Ci sarebbe una svolta nel mistero del cosiddetto “evento di Tunguska», quando il 30 giugno 1908, lungo le rive del fiume Tunguska, nella Siberia centrale, si verificò quella che viene considerata la collisione del millennio appena passato.
Una violentissima esplosione da 15 megatoni, prodotta probabilmente da un meteorite di circa 50-80 metri di diametro. Decine di milioni di alberi furono improvvisamente rasi al suolo dalla terrificante onda d'urto, su un'area di oltre duemila chilometri quadrati.
Cosa sappiamo oggi?
Grazie a registrazioni sismiche e barometriche dell'epoca (il rumore dell'esplosione si udì fino a mille chilometri di distanza), si conosce con buona approssimazione persino l'ora dell'evento, le 07:14:28 locali.
Quello che ancora non si sa è cosa lo abbia causato, visto che a oggi non è stato trovato nessun frammento di questo oggetto celeste. Un oggetto con lo stesso diametro in Arizona, negli Stati Uniti, circa 50mila anni fa, produsse il celebre Meteor Crater e le meteoriti associate sono numerose, mentre a Tunguska di crateri non vi è alcuna traccia.
Così il mistero di Tunguska ha acceso per oltre un secolo l'interesse della scienza e la fantasia, generando le teorie più bizzarre, fra alieni e presunti attacchi da altri pianeti. Ma scartate queste soluzioni, appare assai probabile che a schiantarsi sulla taiga fosse stato un corpo celeste.

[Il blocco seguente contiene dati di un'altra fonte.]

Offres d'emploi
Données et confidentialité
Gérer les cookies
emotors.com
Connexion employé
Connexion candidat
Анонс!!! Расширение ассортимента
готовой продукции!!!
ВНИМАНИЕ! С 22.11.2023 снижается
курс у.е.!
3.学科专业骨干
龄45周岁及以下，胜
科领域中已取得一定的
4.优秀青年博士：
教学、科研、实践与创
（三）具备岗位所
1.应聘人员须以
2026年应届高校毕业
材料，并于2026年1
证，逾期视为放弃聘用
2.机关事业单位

Potrebbe essere stata una piccola cometa (teoria abbastanza consistente e giustificata dai bagliori e dall'intensità luminosa registrata per molti giorni dopo l'evento), dunque un corpo prevalentemente formato da ghiaccio.
Oppure un asteroide, non di metallo, come l'asteroide che colpì appunto l’Arizona, bensì di roccia, più frantumabile. Uno studio condotto da tre astronomi dell'Istituto Nazionale di Astrofisica, appena pubblicato su Icarus, proverà a cercare l’eventuale meteorite, che ancora non si è riuscito a trovare.

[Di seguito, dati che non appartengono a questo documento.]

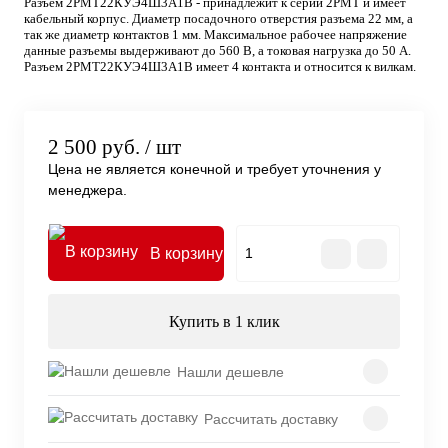
Разъем 2РМТ22КУЭ4Ш3А1В - принадлежит к серии 2РМТ и имеет
кабельный корпус. Диаметр посадочного отверстия разъема 22 мм, а
так же диаметр контактов 1 мм. Максимальное рабочее напряжение
данные разъемы выдерживают до 560 В, а токовая нагрузка до 50 А.
Разъем 2РМТ22КУЭ4Ш3А1В имеет 4 контакта и относится к вилкам.
2 500 руб.
/ шт
Цена не является конечной и требует уточнения у
менеджера.
В корзину
Купить в 1 клик
Нашли дешевле
Рассчитать доставку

Le preziose testimonianze dopo l’impatto
Gli studiosi italiani fanno riferimento alle testimonianze dell’epoca, secondo cui dopo la violenta esplosione sono comparse delle pietre nella foresta. Purtroppo, la prima spedizione di Leonid Kulik è stata fatta solo 19 anni dopo, e gli eventuali frammenti macroscopici hanno avuto tutto il tempo per essere inghiottiti dal fango della taiga.
Dati preziosi come l'azimut della direzione di provenienza, il possibile angolo d'ingresso e l'epicentro dell'esplosione. Poi li hanno inseriti, con tutte le loro incertezze, in un modello messo a punto avvalendosi di un altro impatto, quello del secolo.
L’evento di Chelyabinsk del 2013, la meteora che sorvolò gli Urali e colpì la Russia, per il quale è stato rinvenuto un frammento monolitico con una massa di ben 570 kg.
I risultati dello studio
Dai calcoli risulta che il possibile strewn field di Tunguska si colloca a circa 11 km a nord-ovest dall'epicentro dell'esplosione e ha un'estensione di circa 140 km quadrati. Se ci sono le meteoriti macroscopiche devono essere sottoterra, perché quando sono arrivate al suolo avevano ancora abbastanza energia cinetica per penetrare il fangoso suolo siberiano.
In definitiva il caso Tunguska non è chiuso e potrebbero esserci dei frammenti del che aspettano di essere ritrovati. Le informazioni che si potrebbero ottenere chiarirebbero la natura del corpo oltre ogni ragionevole dubbio. Sarebbe la soluzione di un mistero che dura da più di un secolo e che è tempo di risolvere.